(SOURCE DATA Opens)

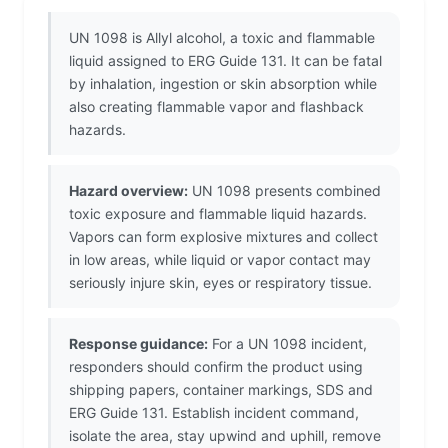
UN 1098 is Allyl alcohol, a toxic and flammable
liquid assigned to ERG Guide 131. It can be fatal
by inhalation, ingestion or skin absorption while
also creating flammable vapor and flashback
hazards.
Hazard overview:
UN 1098 presents combined
toxic exposure and flammable liquid hazards.
Vapors can form explosive mixtures and collect
in low areas, while liquid or vapor contact may
seriously injure skin, eyes or respiratory tissue.
Response guidance:
For a UN 1098 incident,
responders should confirm the product using
shipping papers, container markings, SDS and
ERG Guide 131. Establish incident command,
isolate the area, stay upwind and uphill, remove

(SOURCE DATA Closes)

WHAT IS NEEDED:
Scan the material above for the word "hazards", and copy each line where it appears.

ANSWER SPACE:
hazards.
toxic exposure and flammable liquid hazards.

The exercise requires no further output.